Photo: Beatrice Forman

Photo by Beatrice Forman

Forward–thinking nostalgia was theme of Allen's concert. Opening with “Eighteen Cool,” a song that’s literally about refusing to peak, Allen set the audience on a course that only went upwards. He flowed seamlessly from era to era, melding hits from 2012 with more recent bangers. The most striking of these moments was a mashup of “You are Not a Robot” and “James Franco,” transporting even the newest fan back to a simpler time. 

“This is for those of y’all who have been riding with me forever,” screamed Allen before launching into the mashup. As one of those ride–or–die fans, I was instantly reminded of why I keep coming back to Allen, even as my music taste evolves into that of a grumpy old hipster.
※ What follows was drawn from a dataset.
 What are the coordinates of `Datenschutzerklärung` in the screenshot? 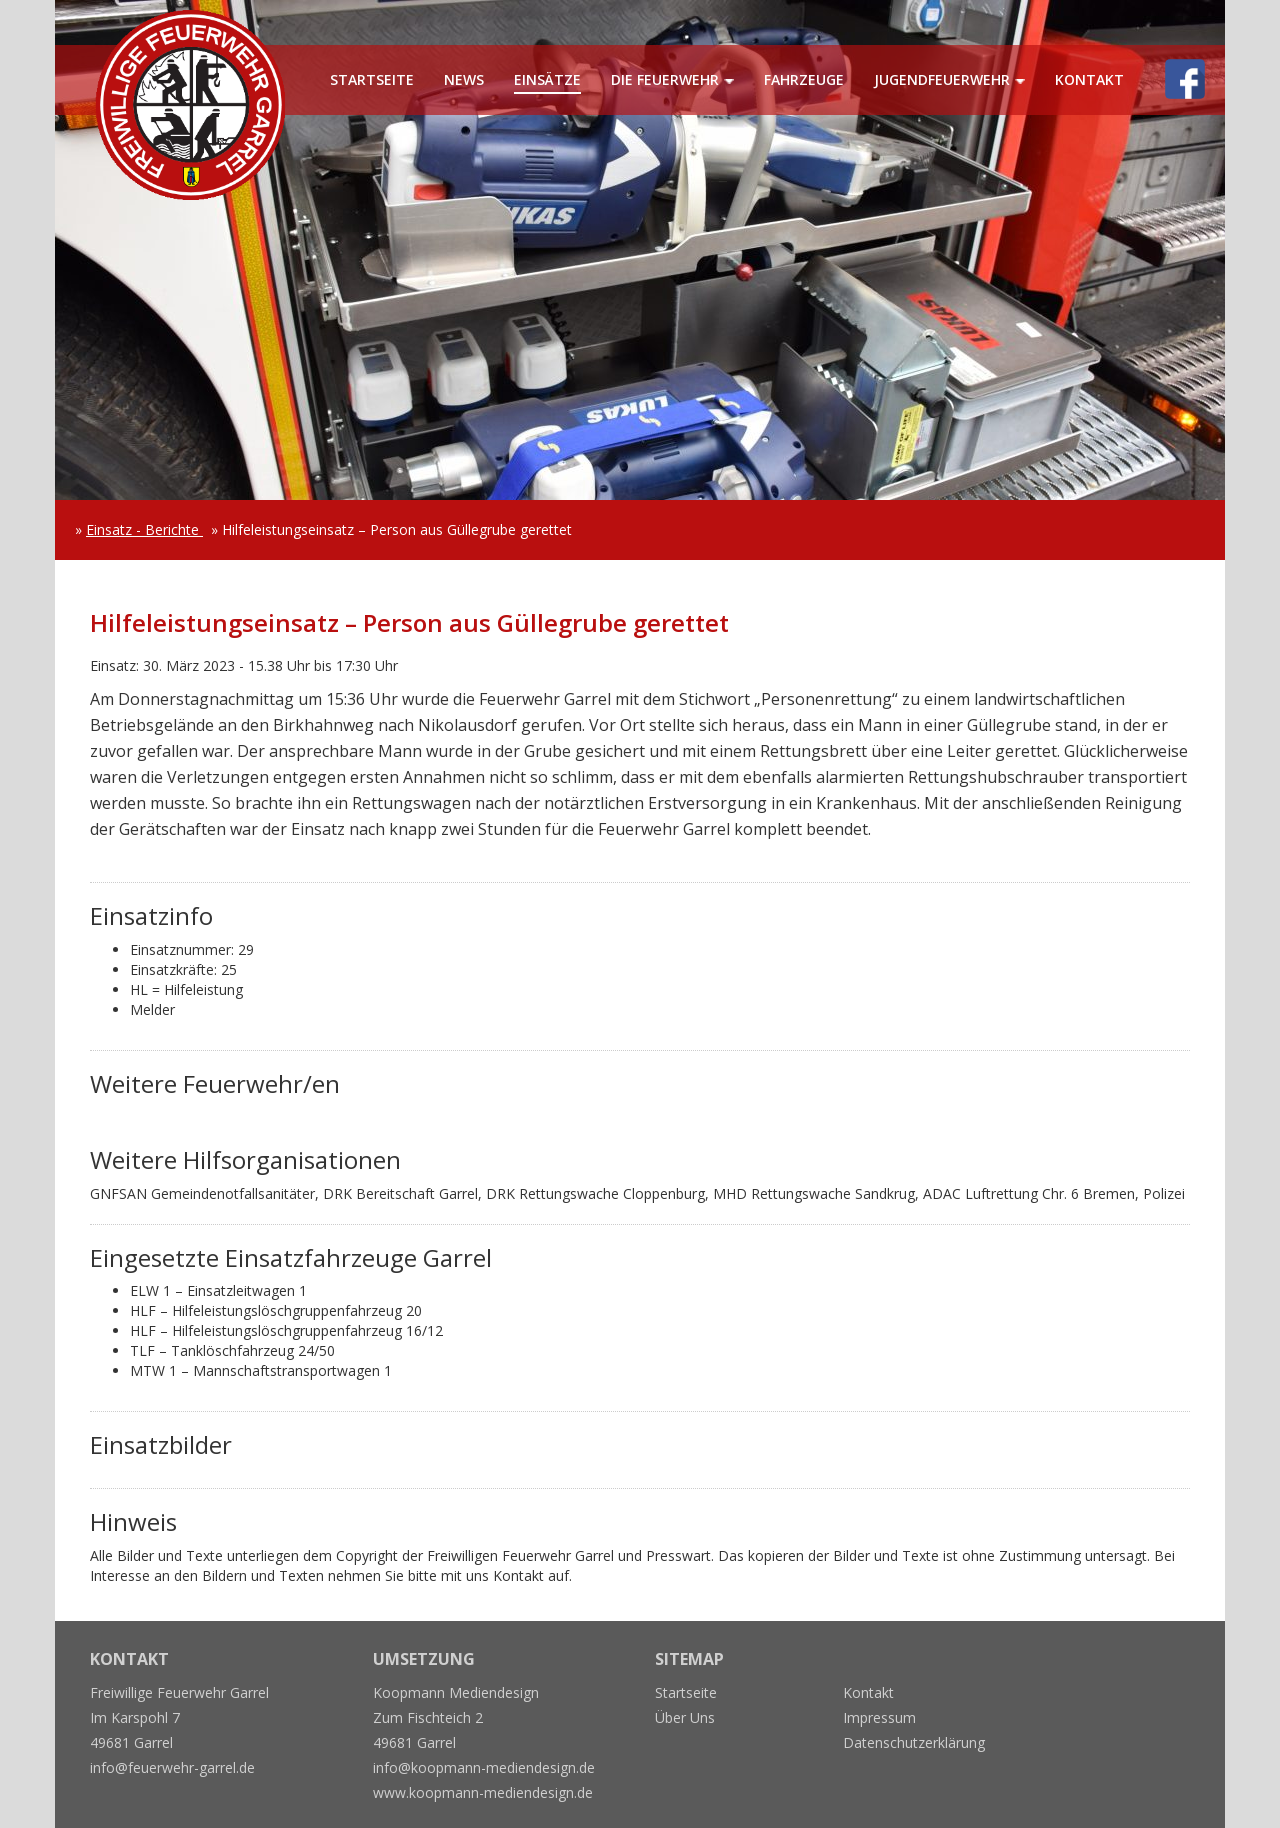 It's located at (914, 1742).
He carries the show with the energy of a recently pledged frat boy: mischievous and self–assured, yet excited and unpredictable.
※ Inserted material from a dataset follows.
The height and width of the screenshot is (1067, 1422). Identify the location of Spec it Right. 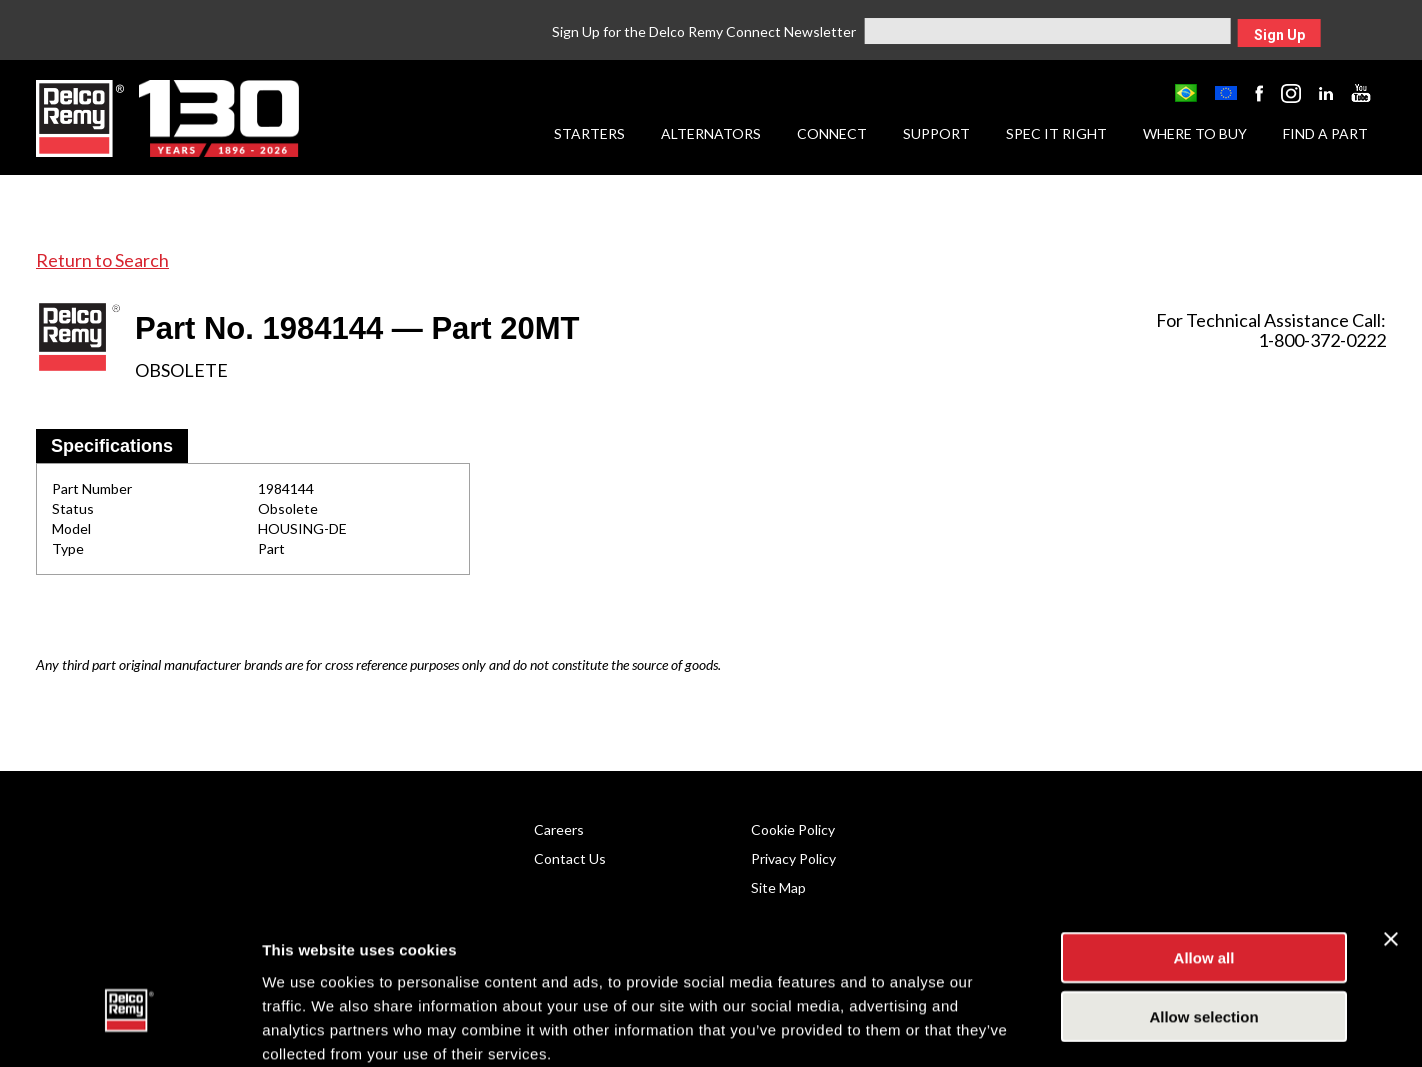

Allen derails his own show in the best way possible, making it feel less like a regimented concert and more like your first Saturday night at college, where you said yes to everything for fun’s sake, and fun’s sake only. He pauses set list for a brief tribute to “Wonderwall” by Oasis, AKA the soundtrack to our collective eighth grade emo phases. He rolls out a makeshift game show wheel, pulling members of the audience on stage for a chance to win free merchandise, or in his words, “something even better—a threesome.” He even hosts an onstage trivia contest, pitting two alleged lifelong fans against one another, with the loser getting a store bought sheet cake pounded in his face. That night, Allen indoctrinated us into his tightest circle of friends, showing us exactly what’s like to be more than a spectator. 

Photo: Beatrice Forman

Photo by Beatrice Forman.

Perhaps that’s why he aptly titled his 34–stop tour “Hangin’ With Hoodie.” It allowed us to see behind the braggadocious lyrics he touts in “Cake Boy,” the night’s highlight. Allen crowd surfed in an inflatable raft, further cementing his role as the veritable life of the of the party. But still, Allen's set exposed his as so much more than that. The entirety of the concert is fan–driven. He talked to the front row candidly, filling the space between bars with choruses of “Oh I remember you!” and “How are you? I saw you at my last show!”

After serenading us with a mash–up of “Small Town” and Shawn Mendes’ “Holding Me Back” that made the teen girls and hardened rap fans in the audience swoon equally, Allen posed an important question: “Now, do you want one song, or three?” The answer was obvious, and he launched in to a string of his most recognizable hits with a newfound fervor. Beginning with “Act My Age,” followed by “No Faith in Brooklyn” and closing with “No Interruption,” Allen bounced around on stage, bringing his opening act, Gianni and Kyle, onstage for a final bout of rowdy fun.

Before leaving the stage, Allen said he “never wants this night to fucking end.” Guess what? Neither did the crowd.